If $\phi(n)$ is the totient-function, does $$\phi(ab)\ge \phi(a)\cdot \phi(b)$$ hold for every pair $(a,b)$ of positive integers ? And does equality hold if and only if $\gcd(a,b)=1$ ?
I defined $$g:=\gcd(a,b)$$ $$a':=\frac{a}{g}$$ $$b':=\frac{b}{g}$$ and tried to reduce the problem to the $a'$ and $b'$, but this approach led to nowhere.
On
Let $\{p_i\}$ be the list of primes dividing $\gcd (a,b)$. Then we can write $$a=\prod p_i^{a_i}\times \prod q_j^{\alpha_j}\quad \&\quad b=\prod p_i^{b_i}\times \prod r_k^{\beta_k}$$
Where the $q_j,r_k$ are primes disjoint from each other and from the $p_i$.

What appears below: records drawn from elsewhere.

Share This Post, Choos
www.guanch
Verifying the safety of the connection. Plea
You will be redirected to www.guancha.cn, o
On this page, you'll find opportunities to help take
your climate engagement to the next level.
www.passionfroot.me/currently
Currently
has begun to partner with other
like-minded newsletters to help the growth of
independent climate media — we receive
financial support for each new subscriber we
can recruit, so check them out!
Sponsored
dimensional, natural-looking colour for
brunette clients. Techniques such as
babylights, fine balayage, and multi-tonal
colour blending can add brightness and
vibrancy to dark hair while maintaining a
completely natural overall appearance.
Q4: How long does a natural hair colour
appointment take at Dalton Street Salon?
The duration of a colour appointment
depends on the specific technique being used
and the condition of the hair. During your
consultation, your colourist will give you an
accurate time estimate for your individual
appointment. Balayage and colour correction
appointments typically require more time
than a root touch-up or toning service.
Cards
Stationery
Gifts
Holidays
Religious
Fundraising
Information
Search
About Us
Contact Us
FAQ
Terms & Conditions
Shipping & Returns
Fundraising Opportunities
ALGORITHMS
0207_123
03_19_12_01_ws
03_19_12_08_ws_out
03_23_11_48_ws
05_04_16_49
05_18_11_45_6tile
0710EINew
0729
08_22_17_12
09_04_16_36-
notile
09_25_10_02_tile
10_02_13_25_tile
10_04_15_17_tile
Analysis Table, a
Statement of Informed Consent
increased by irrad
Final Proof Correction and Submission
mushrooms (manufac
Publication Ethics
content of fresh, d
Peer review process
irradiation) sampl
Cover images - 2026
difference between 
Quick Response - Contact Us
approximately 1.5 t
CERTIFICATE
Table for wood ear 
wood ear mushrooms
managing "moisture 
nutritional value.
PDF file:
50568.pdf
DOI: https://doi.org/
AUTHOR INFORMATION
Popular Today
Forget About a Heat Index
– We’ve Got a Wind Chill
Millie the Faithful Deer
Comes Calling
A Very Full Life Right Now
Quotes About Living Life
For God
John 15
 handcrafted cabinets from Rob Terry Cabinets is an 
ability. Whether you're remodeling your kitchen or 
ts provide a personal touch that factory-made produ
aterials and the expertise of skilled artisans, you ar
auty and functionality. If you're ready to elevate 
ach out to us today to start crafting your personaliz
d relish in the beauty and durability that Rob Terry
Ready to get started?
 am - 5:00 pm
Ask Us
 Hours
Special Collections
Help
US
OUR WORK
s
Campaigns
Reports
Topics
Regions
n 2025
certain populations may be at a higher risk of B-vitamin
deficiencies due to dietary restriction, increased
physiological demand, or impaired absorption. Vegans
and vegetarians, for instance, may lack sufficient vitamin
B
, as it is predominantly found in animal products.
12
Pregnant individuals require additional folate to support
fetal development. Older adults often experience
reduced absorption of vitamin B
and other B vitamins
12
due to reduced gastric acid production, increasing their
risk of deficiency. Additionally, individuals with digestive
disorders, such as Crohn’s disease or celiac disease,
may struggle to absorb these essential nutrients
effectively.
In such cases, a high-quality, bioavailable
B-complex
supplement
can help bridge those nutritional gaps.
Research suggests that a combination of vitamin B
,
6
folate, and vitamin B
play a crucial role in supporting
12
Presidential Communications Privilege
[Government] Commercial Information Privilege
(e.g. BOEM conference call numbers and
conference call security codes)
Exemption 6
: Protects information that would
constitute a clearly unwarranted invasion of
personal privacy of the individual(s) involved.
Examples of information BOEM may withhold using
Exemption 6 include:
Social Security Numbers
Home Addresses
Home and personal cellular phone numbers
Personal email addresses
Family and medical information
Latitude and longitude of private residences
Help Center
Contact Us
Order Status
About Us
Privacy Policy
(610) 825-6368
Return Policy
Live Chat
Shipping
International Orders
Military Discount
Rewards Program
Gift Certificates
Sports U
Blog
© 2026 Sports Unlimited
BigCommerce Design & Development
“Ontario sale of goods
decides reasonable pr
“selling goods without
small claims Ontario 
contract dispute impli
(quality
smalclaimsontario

We can now compute both sides of your desired inequality. We get $$\varphi(ab)=\prod p_i^{a_i+b_i-1}(p_i-1)\times \varphi\left(\prod q_j^{\alpha_j}\right)\times \varphi\left(\prod r_k^{\beta_k}\right)$$ While $$\varphi(a)\varphi(b)=\prod p_i^{a_i+b_i-2}(p_i-1)^2\times \varphi\left(\prod q_j^{\alpha_j}\right)\times \varphi\left(\prod r_k^{\beta_k}\right)$$
From this we see that we can compute the ratio $$\boxed {\frac {\varphi(ab)}{\varphi(a)\varphi(b)}=\prod \frac {p_i}{p_i-1}}$$
The inequality you desire follows at once (as well as the claim that equality requires the gcd to be $1$).
Examples:
I. $a=12, b=16$. Then the only $p_i$ is $2$ and we remark that $$\varphi(192)=64=2\times \varphi(12)\times \varphi(16)$$
II. $a=18,b=60$. Then the $p_i$ are $2,3$ and we have $$\frac {\varphi(18\times 60)}{\varphi(18)\times \varphi (60)}=3=\frac 21\times \frac 32$$
III. $a=10,b=45$. In this case the ratio comes out $\frac 54$ as desired (I've included this examples just to illustrate that, of course, the ratio need not always be an integer).
Yes.
Using the formula $\phi(ab)=\phi(a)\phi(b)\frac{\gcd(a,b)}{\phi(\gcd(a,b))}$, we can see that $$\phi(ab) \geq \phi(a)\phi(b) \iff \frac{\gcd(a,b)}{\phi(\gcd(a,b))}\geq1$$ Denoting $c=\gcd(a,b)$, we just need to prove $c\geq \phi(c)$. However, this is always true, since $\phi(n)$ counts the number of positive integers up to $n$ relatively prime time to $n$, which can't ever be greater than $n$. We can also see the only solution to $c=\phi(c)$ is $c=1$, so we have $\phi(ab)=\phi(a)\phi(b) \iff \gcd(a,b) =1$.